Como se posicionar diante do novo governo aprofundará a crise dentro do PSOL (Partido Socialismo e Liberdade), uma organização anticapitalista ampla, na qual nossos companheiros da Alternativa Socialista e Luta Socialista2 fazem parte, como parte da esquerda radical.

A formação do PSOL, que surgiu em 2004 a partir da ruptura com o PT por um grupo de parlamentares socialistas, foi uma conquista importante e possibilitou a criação de uma alternativa de esquerda radical ao giro neoliberal de Lula, assim que iniciou sua primeira presidência. Originalmente, o peso do trotskismo no PSOL era decisivo e rapidamente alcançou um importante desenvolvimento a nível nacional. Mas ao longo dos anos, a incorporação de diferentes setores social-democratas e reformistas mudou sua composição e a maioria de sua direção cada vez mais está adaptada ao regime democrático-burguês. Hoje, a orientação claudicante desta maioria para o PT está liquidando o PSOL como um projeto alternativo e de superação.

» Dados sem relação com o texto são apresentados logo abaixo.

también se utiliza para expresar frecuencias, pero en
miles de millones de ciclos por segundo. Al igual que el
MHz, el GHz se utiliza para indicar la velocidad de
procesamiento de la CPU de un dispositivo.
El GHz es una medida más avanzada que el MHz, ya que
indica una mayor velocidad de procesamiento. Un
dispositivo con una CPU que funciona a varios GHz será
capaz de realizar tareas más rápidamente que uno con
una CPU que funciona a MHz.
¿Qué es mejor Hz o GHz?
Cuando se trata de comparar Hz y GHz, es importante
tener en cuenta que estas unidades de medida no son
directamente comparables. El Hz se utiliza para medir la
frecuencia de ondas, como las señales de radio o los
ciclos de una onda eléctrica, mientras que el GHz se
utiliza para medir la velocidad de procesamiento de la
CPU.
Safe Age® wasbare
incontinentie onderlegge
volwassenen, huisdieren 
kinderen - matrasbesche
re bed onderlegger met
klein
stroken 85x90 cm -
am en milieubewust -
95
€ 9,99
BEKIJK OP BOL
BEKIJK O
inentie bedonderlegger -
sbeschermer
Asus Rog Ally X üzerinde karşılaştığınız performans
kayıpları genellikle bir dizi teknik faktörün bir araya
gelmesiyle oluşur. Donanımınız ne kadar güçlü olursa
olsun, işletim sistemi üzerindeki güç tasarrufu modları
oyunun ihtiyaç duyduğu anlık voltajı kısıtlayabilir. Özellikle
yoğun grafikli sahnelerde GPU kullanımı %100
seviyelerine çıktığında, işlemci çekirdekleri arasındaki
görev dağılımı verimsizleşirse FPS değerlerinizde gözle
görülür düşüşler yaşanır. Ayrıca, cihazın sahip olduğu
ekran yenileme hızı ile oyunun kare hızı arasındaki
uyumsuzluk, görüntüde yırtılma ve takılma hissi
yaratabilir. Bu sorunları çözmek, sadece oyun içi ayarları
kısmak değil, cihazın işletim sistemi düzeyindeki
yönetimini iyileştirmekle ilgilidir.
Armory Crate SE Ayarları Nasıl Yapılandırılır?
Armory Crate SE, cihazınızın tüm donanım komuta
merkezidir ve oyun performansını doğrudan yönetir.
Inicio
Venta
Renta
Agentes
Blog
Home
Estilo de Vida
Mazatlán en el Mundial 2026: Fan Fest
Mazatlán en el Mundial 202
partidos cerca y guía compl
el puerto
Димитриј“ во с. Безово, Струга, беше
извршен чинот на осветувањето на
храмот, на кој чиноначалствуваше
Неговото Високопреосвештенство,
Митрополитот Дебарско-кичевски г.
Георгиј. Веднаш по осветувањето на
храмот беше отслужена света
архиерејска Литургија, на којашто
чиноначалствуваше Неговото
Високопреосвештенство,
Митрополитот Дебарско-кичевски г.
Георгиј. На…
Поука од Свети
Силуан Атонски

Foi taticamente correto chamar o voto em Lula nesse segundo turno, embora deveria ter sido de uma forma crítica e não da forma como foi feito. Mas a recusa de apresentar sua candidatura própria à presidência no primeiro turno foi um erro político muito grave, que enfraqueceu o partido de uma forma difícil de se reverter. O PSOL foi diluído atrás de Lula e do PT, e de fato desapareceu como uma alternativa de esquerda radical aos olhos das massas, quando poderia ter continuado a se fortalecer como um polo de referência e continuar a desempenhar um papel progressivo no novo momento que se abre com Lula de volta ao poder.

O papel do PSTU merece uma menção especial pois acaba de ter o pior resultado eleitoral de sua história, sendo relegado à marginalidade. Colheu os anos de orientação sectária e equivocada. Primeiro em direção ao PT, de onde saiu antes que as massas pudessem ter experimentado com sua direção, e depois em relação ao PSOL, ao qual se recusou a aderir e onde poderia ter ajudado a fortalecer sua ala esquerda, dificultando que os reformistas se tornassem maioria.

O PSOL está vivendo horas decisivas que marcarão seu futuro. Se integrar o governo capitalista, assinará sua sentença de morte como um projeto transformador. Se apoiar sem integrá-la, será o início de um caminho que terminará com o mesmo destino. A batalha da esquerda consequente, que tem lutado contra o curso de liquidação da maioria, é para defender o caráter anticapitalista das origens e por uma política de oposição e luta contra o novo governo. Criando um programa cujo objetivo é alcançar um governo dos trabalhadores, para a revolução e o socialismo. Somente com esta perspectiva será possível construir no Brasil uma alternativa que ajude a derrotar a extrema direita, a direita liberal que se fantasia de centro e qualquer governo que tente atacar os direitos e as conquistas do povo trabalhador a fim de favorecer os capitalistas.

1 https://www.istoedinheiro.com.br/todos-os-homens-do-novo-presidente/

2 Ambas as organizações são membros da LIS, formam um Comitê de Enlace e estão marchando para sua conferência de unificação em fevereiro do próximo ano.